9 Tablespoons butter, room temperature
3/4 cup champagne
For pink champagne frosting:
3 Tablespoons butter, softened
2 Tablespoons champagne
1-2 drops natural red food dye
2 pints fresh raspberries
Silver sugar pearls
12 champagne flutes
Preheat oven to 350 degrees and spray two 8-inch round cake pans with non-stick cooking spray. In a large bowl using an electric hand mixer, beat the butter and eggs together then slowly add in the champagne. With the mixer on medium low speed, slowly incorporate the dry cake mix until a batter forms.
Divide the batter evenly between the pans and bake 30-35 minutes or until a toothpick inserted in the center comes out clean. Cool the cakes completely on a wire rack, then remove from pans. Cut each cake into roughly 1/2 inch sized cubes, place into a large bowl and set aside.
To make the pink champagne frosting, blend the softened butter in a medium sized bowl using a hand mixer, about one minute. Slowly add in the dry frosting mix, then add the champagne one tablespoon at a time until the mixture becomes smooth and creamy. Add the red food dye one drop at a time, blending each drop thoroughly into the frosting before adding more.
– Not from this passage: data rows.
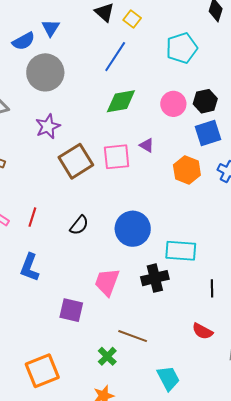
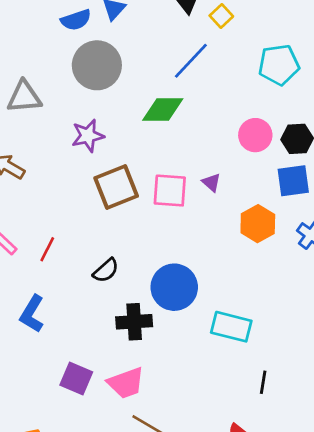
green diamond: (121, 101) -> (163, 110), moved
black cross: (155, 278) -> (134, 322), moved
pink trapezoid: (107, 282) -> (126, 383), moved, turned -140

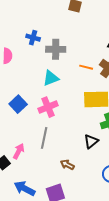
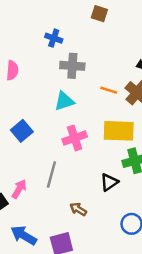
blue cross: (33, 38) -> (54, 38), moved
pink cross: (48, 107) -> (75, 138), moved

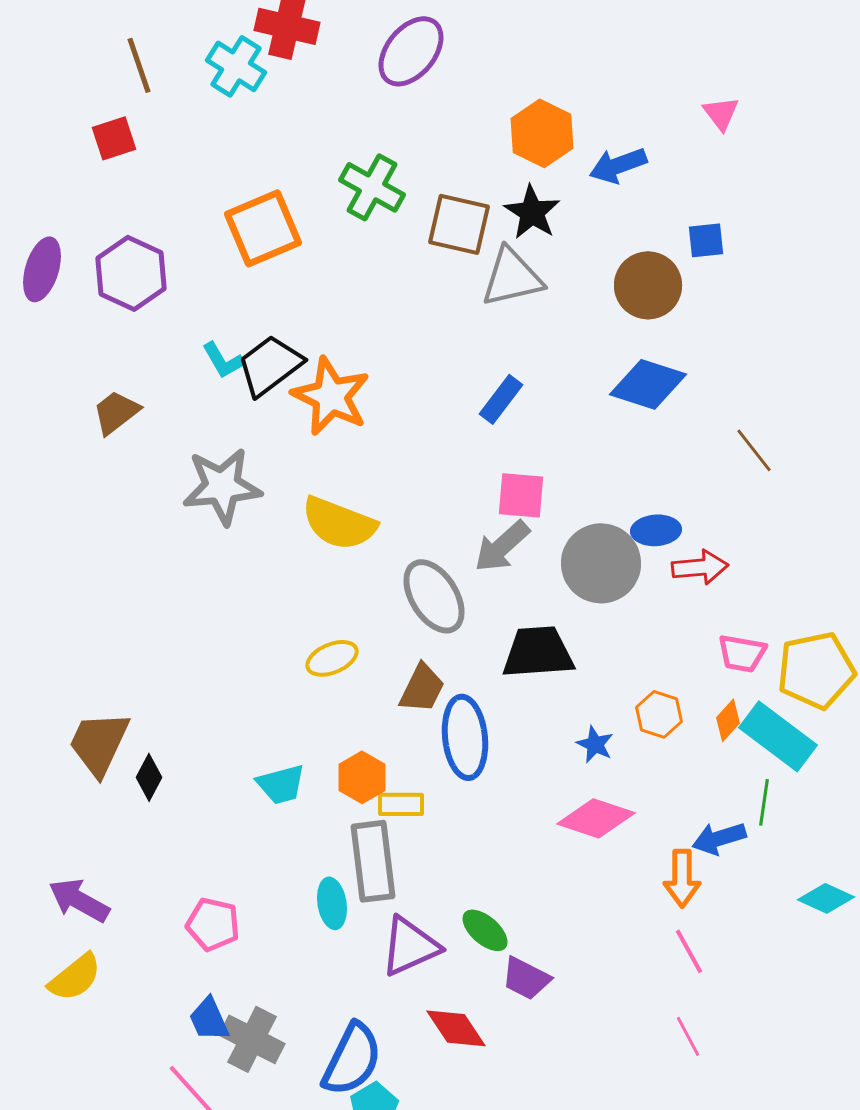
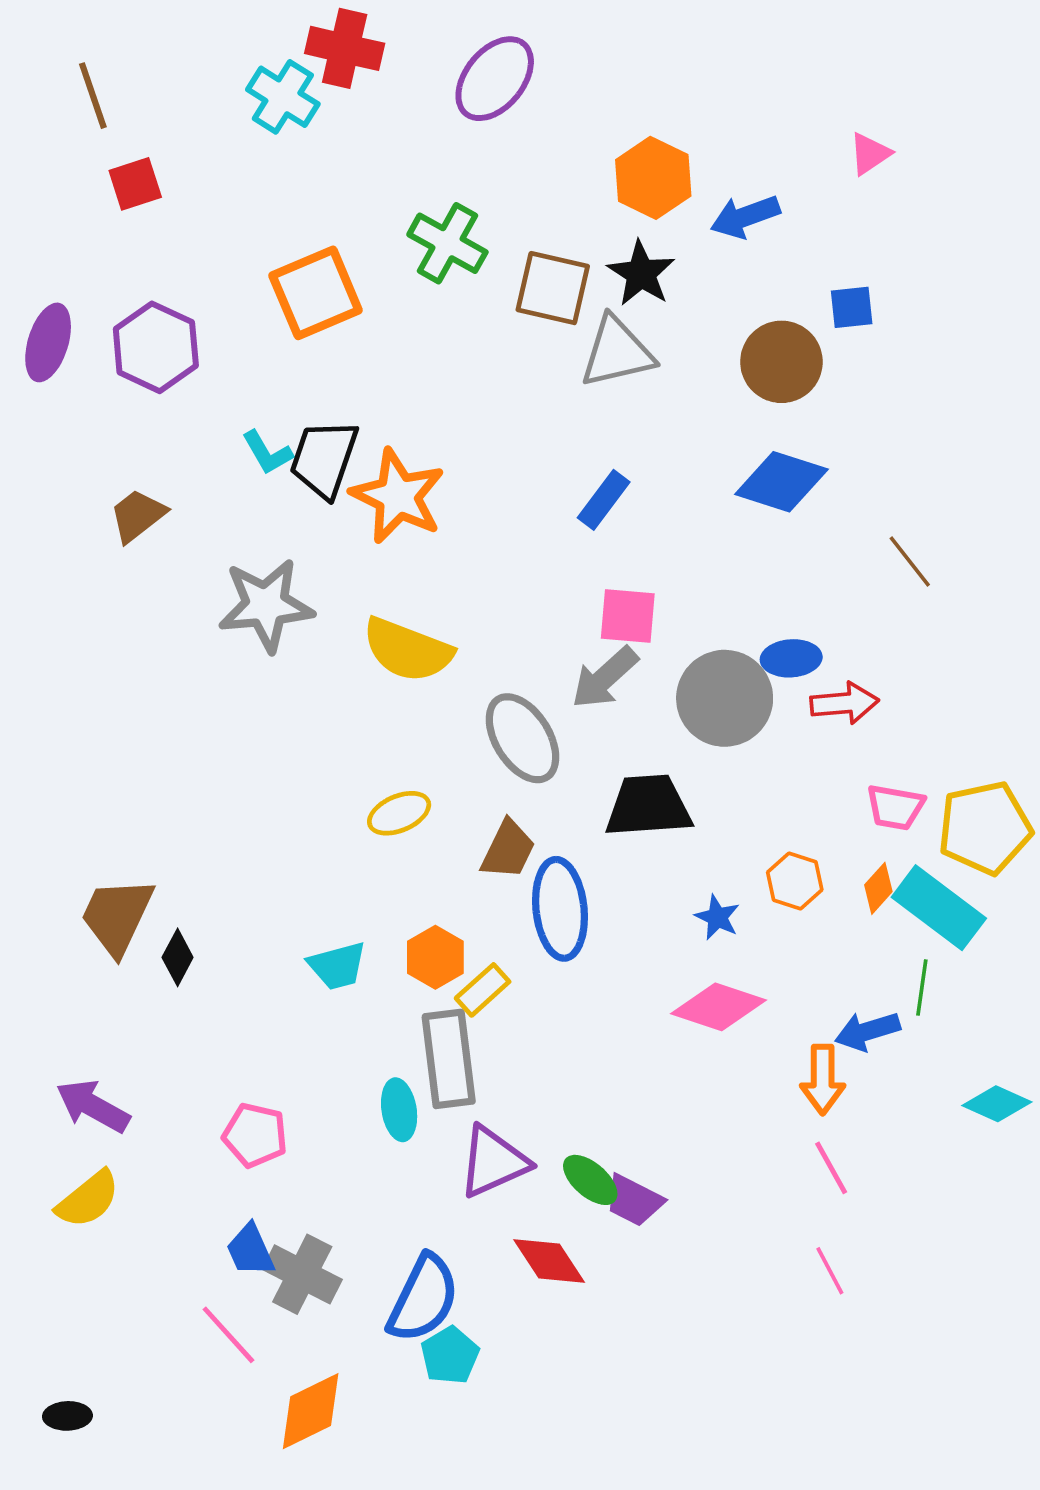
brown line: (139, 65) -> (93, 96), moved
pink triangle: (721, 113) -> (870, 154), turned 33
black trapezoid: (270, 365) -> (324, 459), turned -34
yellow rectangle: (401, 804) -> (483, 990), turned -42
green ellipse: (485, 930) -> (590, 1180), moved

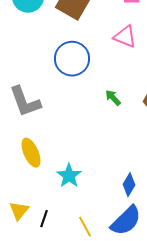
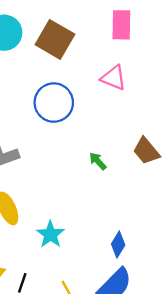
green arrow: (113, 98) -> (98, 161), moved

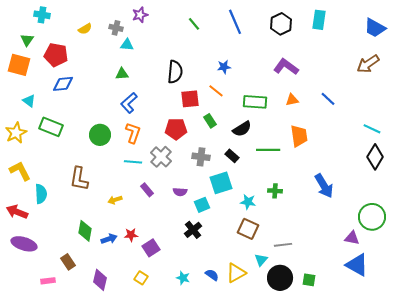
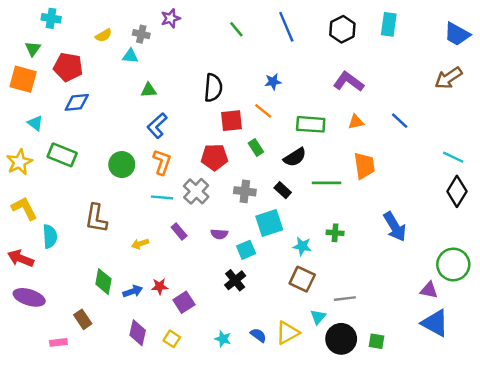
cyan triangle: (127, 45) -> (130, 56), moved
purple diamond: (100, 280) -> (138, 333), moved

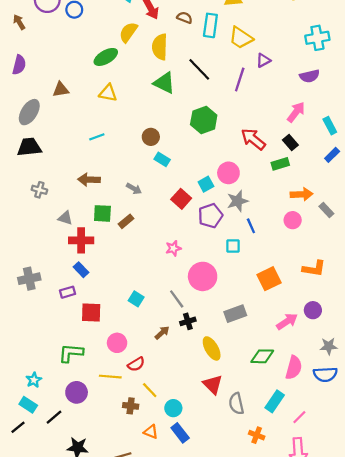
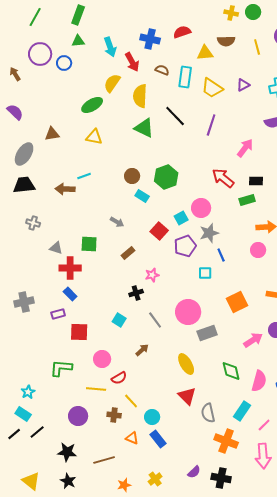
purple triangle: (263, 60) -> (243, 85), moved
purple semicircle: (19, 65) -> (15, 112), turned -60
pink arrow: (296, 112) -> (245, 148), moved
green hexagon: (204, 120) -> (166, 177), moved
black rectangle: (290, 143) -> (256, 181), turned -48
brown arrow: (89, 180) -> (65, 189), moved
brown rectangle: (126, 221) -> (128, 253), moved
pink circle: (203, 276) -> (188, 312), moved
black cross: (188, 321) -> (136, 293), moved
green diamond: (262, 356) -> (231, 371), turned 75
purple circle: (77, 392) -> (78, 416), moved
black line: (54, 417) -> (37, 432), moved
orange cross: (257, 435) -> (226, 441), size x1.6

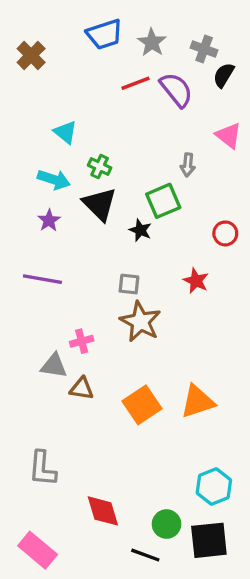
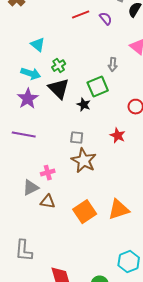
purple semicircle: (176, 90) -> (106, 19), size x0.6
green cross: (100, 167) -> (59, 66), turned 32
purple star: (49, 220) -> (28, 99), size x1.5
gray triangle: (54, 366) -> (31, 188), turned -36

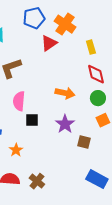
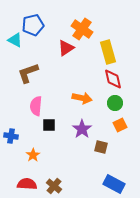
blue pentagon: (34, 18) -> (33, 25), moved
yellow rectangle: (91, 47) -> (108, 52), size x1.6

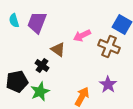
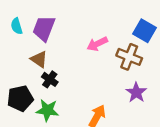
brown triangle: (58, 50) -> (39, 59), moved
purple star: (108, 84) -> (136, 92), moved
green star: (40, 92) -> (47, 110), turned 30

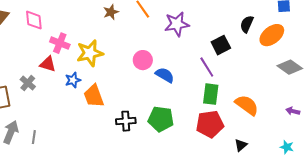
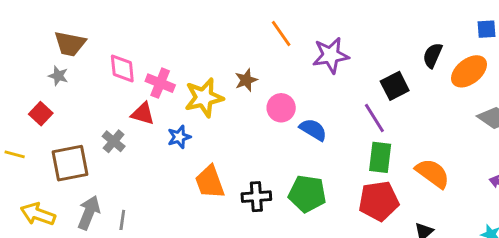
brown star: (111, 12) -> (246, 80), moved
pink diamond: (34, 20) -> (122, 68), moved
orange trapezoid: (94, 96) -> (210, 182), moved

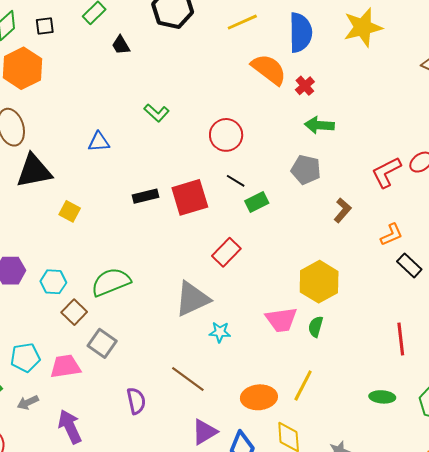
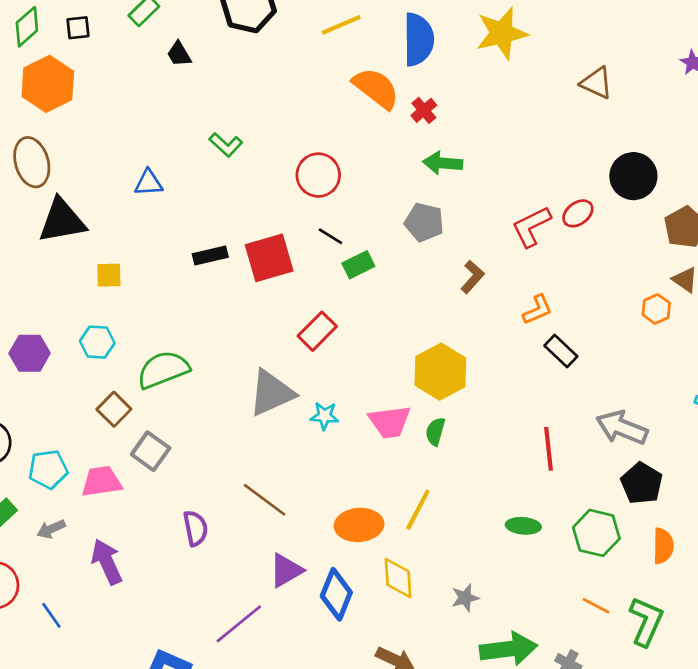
yellow square: (70, 211) -> (109, 275), turned -30
cyan hexagon: (53, 282) -> (97, 342), moved
cyan star: (220, 332) -> (324, 416), moved

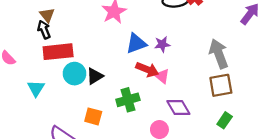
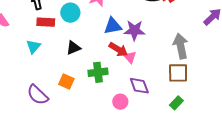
purple star: (162, 44) -> (134, 30), size x1.5
red rectangle: (58, 52) -> (46, 22), size x0.7
cyan circle: (75, 74) -> (70, 13), moved
cyan triangle: (36, 88) -> (33, 47), moved

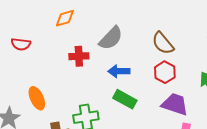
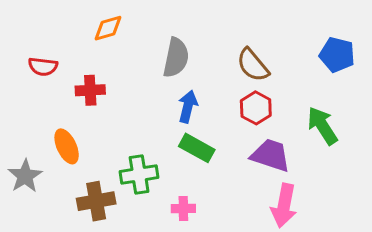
gray semicircle: (111, 38) -> (176, 58), turned -32
red cross: (79, 56) -> (90, 90), moved
blue arrow: (119, 71) -> (188, 106), turned 105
It will only take 1-2 drops to make a pale pink frosting. Place the frosting into a piping bag and set aside. If you do not have a piping bag, you can use a plastic storage bag.
To assemble the trifle, place 3-4 cake cubes into the bottom of champagne flutes, followed by a tablespoon of piped frosting, a sprinkle of silver sugar pearls, then finally 3-4 raspberries. Repeat layers, then top each trifle with frosting and a sprinkle of silver sugar pearls. Serve immediately or store in the refrigerator up to two hours. If chilled, allow the trifles to come to room temperature before serving.